BEIJING, Jan 3 (APP): US President Donald Trump created quite a buzz with his first two tweets of the new year targeting Pakistan and Iran. While at first glance these appear to be typical of Trump’s routine indulgence in “undiplomacy”, on further scrutiny, the tweets reveal the hardened US foreign policy strategy with potentials for much grave geopolitical repercussions.
Trump’s new strategy is not only a matter of concern for Pakistan and Iran, but also tacitly throws a fragile Afghanistan at the center of a great game of supremacy between the global powers in the region with far-reaching consequences for countries like China, Russia and India, according to an analysis broadcast by Chinese English language channel, China Global Television Network (CGTN), on Wednesday.
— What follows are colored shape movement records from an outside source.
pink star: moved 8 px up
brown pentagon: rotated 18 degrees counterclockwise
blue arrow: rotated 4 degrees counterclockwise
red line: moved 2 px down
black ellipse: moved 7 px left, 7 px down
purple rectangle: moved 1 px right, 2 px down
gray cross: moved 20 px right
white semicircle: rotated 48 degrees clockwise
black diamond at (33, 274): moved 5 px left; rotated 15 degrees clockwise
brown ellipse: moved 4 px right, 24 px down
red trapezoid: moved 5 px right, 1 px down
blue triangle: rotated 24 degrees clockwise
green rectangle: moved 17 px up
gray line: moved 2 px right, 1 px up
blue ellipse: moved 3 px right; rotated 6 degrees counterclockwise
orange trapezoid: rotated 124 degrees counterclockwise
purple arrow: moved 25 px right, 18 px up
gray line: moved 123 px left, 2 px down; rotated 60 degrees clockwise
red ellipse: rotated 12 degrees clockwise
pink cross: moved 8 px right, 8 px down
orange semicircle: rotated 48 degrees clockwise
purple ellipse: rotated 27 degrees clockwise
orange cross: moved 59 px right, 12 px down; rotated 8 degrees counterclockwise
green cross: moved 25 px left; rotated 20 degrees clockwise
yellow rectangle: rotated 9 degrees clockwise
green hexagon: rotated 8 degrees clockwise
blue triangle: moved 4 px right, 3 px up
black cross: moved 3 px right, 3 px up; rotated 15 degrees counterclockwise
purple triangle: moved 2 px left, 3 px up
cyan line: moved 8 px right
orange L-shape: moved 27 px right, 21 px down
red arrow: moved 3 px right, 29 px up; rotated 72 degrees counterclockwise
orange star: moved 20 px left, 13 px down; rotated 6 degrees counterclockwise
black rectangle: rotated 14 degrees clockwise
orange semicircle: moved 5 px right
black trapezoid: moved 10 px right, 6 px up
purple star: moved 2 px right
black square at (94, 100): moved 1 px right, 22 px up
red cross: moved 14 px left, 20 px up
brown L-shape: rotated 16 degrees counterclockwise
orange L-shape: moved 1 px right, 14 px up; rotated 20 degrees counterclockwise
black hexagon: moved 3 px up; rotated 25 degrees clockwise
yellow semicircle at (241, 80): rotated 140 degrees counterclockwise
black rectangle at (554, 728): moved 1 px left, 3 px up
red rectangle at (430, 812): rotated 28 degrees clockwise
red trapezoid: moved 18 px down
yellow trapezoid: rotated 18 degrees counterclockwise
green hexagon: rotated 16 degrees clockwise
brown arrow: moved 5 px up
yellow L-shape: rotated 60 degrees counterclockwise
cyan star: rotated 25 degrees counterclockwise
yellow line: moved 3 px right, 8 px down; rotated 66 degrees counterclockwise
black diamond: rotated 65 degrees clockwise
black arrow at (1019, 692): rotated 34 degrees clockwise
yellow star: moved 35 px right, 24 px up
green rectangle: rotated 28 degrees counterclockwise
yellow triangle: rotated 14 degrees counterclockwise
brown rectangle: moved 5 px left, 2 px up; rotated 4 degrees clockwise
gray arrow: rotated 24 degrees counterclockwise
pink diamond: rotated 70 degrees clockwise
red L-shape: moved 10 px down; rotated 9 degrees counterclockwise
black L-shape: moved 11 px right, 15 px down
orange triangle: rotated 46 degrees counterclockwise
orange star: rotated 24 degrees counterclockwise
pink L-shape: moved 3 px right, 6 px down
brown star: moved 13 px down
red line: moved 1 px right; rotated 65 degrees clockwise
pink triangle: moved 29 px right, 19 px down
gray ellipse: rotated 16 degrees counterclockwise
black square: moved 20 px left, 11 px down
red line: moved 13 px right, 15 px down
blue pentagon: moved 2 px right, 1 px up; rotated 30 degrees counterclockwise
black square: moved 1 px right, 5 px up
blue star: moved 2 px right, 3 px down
“Trump takes on Pakistan and Iran – two countries that are crucial to any lasting settlement in Afghanistan. The only two supply routes into Afghanistan are from Pakistan and Iran,” tweeted Omar Waraich, deputy South Asia director at Amnesty International.
The Trump administration’s new policy is in sync with the larger US objective of reshaping the balance of power in the Middle East and the Asia-Pacific, which Washington and its allies now describe as Indo-Pacific.
Both Russia and China have made major inroads in the Middle East through their ties with other regional players, and Iran in particular. The US anxiety about Iran’s rising clout is reflected in Trump’s tweet that openly calls for a regime change.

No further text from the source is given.